> What is required:
Across the listing below, count the lines that mention the string "Alta". Reply with the figure only.

BEGIN

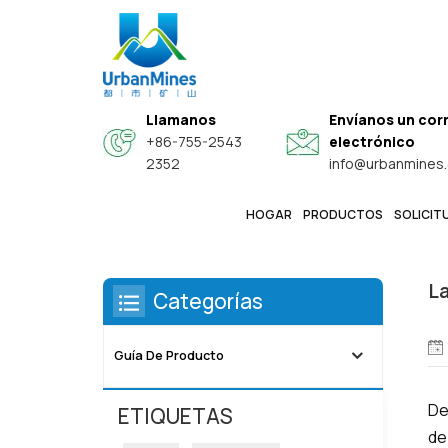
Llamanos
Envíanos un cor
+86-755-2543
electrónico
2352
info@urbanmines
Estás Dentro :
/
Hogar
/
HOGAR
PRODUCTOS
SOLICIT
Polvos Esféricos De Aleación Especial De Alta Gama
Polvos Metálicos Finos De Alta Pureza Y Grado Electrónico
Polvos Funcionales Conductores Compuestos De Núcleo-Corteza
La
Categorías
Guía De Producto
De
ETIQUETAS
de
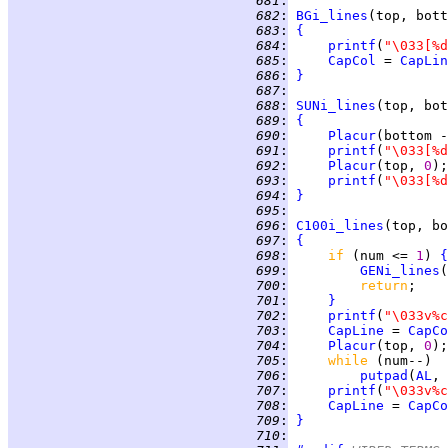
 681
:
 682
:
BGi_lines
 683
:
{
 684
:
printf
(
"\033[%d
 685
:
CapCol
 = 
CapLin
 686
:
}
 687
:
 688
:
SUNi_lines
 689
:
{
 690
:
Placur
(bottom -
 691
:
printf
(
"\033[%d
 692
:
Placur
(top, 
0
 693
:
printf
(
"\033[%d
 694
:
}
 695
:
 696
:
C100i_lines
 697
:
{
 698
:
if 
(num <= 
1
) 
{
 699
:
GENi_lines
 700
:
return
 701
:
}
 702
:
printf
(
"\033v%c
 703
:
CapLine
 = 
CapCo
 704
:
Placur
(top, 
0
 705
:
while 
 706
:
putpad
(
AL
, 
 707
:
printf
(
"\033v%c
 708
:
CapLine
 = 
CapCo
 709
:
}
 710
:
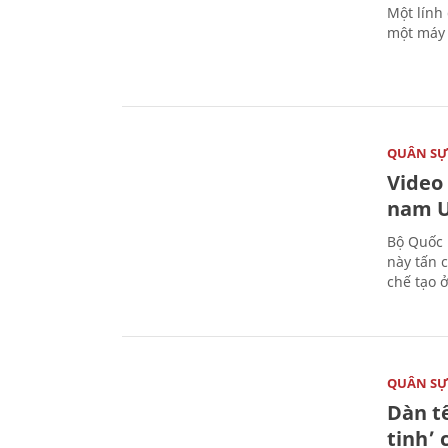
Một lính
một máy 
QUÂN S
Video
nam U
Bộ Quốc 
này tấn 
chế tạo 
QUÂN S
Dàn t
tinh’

END

> Completed exercise:
2